▶ **Instructions to follow**: Each line in the entries below that holds the string "Менедже" must be copied.

Document structure recognition data
"""

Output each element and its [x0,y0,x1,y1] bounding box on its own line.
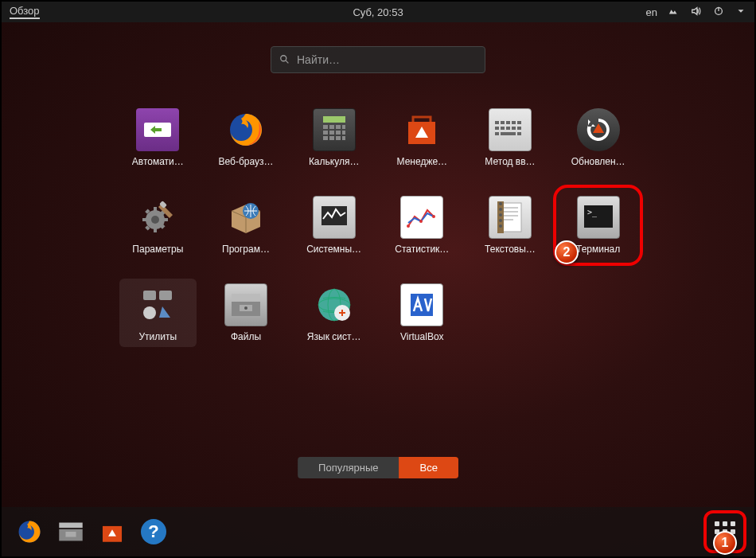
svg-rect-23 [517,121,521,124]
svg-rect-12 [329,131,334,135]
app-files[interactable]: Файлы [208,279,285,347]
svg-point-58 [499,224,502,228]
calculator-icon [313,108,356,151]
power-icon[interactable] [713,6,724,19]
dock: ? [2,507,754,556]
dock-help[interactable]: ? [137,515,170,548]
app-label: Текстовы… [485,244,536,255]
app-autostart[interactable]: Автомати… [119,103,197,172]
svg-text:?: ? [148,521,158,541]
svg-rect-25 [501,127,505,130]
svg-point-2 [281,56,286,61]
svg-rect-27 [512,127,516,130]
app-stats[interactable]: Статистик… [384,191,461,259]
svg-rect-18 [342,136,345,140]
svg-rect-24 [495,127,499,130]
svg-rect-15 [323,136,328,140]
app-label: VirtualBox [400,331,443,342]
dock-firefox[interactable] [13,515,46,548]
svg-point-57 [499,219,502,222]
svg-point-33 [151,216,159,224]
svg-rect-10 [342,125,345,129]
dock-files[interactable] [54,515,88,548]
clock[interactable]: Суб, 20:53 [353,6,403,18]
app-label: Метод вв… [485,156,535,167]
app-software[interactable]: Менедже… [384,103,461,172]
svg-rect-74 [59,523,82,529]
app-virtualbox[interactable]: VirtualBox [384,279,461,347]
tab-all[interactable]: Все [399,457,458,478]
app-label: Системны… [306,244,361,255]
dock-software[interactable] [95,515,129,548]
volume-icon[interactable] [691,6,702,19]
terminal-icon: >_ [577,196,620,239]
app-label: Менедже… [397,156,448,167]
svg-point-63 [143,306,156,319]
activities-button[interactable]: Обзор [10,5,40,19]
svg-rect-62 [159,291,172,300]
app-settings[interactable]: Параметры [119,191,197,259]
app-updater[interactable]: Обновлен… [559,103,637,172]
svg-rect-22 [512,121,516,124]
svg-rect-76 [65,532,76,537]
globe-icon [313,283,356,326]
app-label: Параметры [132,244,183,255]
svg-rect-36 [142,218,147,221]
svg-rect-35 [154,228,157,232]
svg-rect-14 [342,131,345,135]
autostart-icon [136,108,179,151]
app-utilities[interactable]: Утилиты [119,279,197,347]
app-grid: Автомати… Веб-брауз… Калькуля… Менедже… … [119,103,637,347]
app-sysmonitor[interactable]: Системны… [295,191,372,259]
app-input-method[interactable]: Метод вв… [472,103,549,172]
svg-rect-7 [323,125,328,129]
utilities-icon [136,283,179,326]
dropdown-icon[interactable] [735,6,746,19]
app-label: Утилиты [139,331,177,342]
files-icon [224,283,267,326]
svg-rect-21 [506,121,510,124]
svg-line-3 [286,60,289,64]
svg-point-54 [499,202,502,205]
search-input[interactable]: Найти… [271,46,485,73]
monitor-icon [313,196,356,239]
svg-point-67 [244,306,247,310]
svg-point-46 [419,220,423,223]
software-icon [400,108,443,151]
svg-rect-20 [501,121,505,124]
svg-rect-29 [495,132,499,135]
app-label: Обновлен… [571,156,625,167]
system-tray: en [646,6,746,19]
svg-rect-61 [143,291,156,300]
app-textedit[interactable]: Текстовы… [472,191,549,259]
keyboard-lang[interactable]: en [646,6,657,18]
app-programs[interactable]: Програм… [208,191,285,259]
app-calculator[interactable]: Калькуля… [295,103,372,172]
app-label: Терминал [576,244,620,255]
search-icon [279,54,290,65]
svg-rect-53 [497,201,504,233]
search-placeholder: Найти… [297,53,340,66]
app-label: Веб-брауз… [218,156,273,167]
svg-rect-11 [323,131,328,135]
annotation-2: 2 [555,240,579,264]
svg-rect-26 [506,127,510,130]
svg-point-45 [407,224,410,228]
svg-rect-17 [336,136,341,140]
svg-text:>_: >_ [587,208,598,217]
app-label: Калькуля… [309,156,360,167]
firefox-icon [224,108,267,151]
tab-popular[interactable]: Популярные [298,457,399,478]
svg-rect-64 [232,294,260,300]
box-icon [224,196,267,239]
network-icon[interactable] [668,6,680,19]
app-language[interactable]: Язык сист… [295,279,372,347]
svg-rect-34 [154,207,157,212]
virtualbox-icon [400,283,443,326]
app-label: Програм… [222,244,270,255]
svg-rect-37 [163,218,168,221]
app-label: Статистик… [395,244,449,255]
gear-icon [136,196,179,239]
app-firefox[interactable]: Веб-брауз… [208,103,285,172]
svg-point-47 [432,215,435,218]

"""

▶ **Solution to the problem**:
app-software[interactable]: Менедже… [384,103,461,172]
app-label: Менедже… [397,156,448,167]
app-grid: Автомати… Веб-брауз… Калькуля… Менедже… … [119,103,637,347]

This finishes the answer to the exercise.